Originally I was thinking that perhaps FrankenCluster was the wrong term, perhaps Kubernetes expert Betty Junod was correct in her preference to call it “snowflake cluster” instead.
But then again most things start out as beautiful “snowflakes.” Even Dr. Frankenstein didn’t set out to originally create a monster. Although when he finally looked upon his creation his first impulse was to run away and honestly if I was asked to support a handcrafted EOL Kubernetes cluster made from long abandoned projects with no lifecycle automation, I’d probably choose to go live amongst the animals in the wilderness too.
Projects like Cluster-API (which recently went to v1.0+) are here to hopefully stop this from happening in the future.

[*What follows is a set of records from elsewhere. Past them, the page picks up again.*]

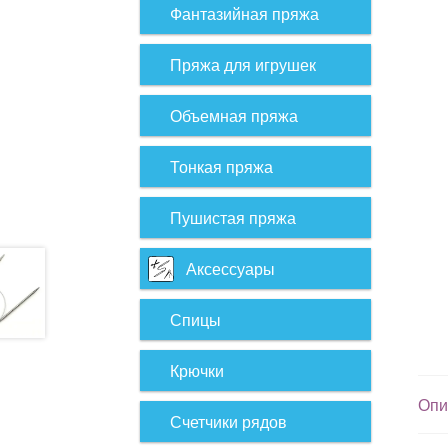
Фантазийная пряжа
Пряжа для игрушек
Объемная пряжа
Тонкая пряжа
Пушистая пряжа
Аксессуары
Спицы
Крючки
Опи
Счетчики рядов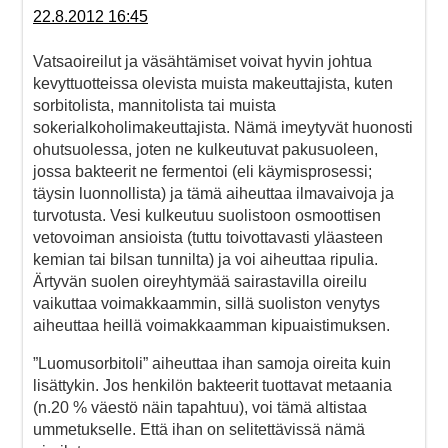
22.8.2012 16:45
Vatsaoireilut ja väsähtämiset voivat hyvin johtua
kevyttuotteissa olevista muista makeuttajista, kuten
sorbitolista, mannitolista tai muista
sokerialkoholimakeuttajista. Nämä imeytyvät huonosti
ohutsuolessa, joten ne kulkeutuvat pakusuoleen,
jossa bakteerit ne fermentoi (eli käymisprosessi;
täysin luonnollista) ja tämä aiheuttaa ilmavaivoja ja
turvotusta. Vesi kulkeutuu suolistoon osmoottisen
vetovoiman ansioista (tuttu toivottavasti yläasteen
kemian tai bilsan tunnilta) ja voi aiheuttaa ripulia.
Ärtyvän suolen oireyhtymää sairastavilla oireilu
vaikuttaa voimakkaammin, sillä suoliston venytys
aiheuttaa heillä voimakkaamman kipuaistimuksen.
”Luomusorbitoli” aiheuttaa ihan samoja oireita kuin
lisättykin. Jos henkilön bakteerit tuottavat metaania
(n.20 % väestö näin tapahtuu), voi tämä altistaa
ummetukselle. Että ihan on selitettävissä nämä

Simplifying the process to get a cluster deployed should hopefully stop the requirement for people creating their own “snowflakes.” Also projects like vcluster allow developers and operations to segment an existing cluster into numerous clusters, meaning developers can get the resources that they need without having to resort to “Shadow Clusters.”
There is always going to be a need for bespoke clusters for esoteric use cases, but if we can keep the numbers low we’ll make everyone’s lives easier. Everyone loves a snowflake (especially me as I’m a keen, but not very good snowboarder), but they probably don’t want to support one.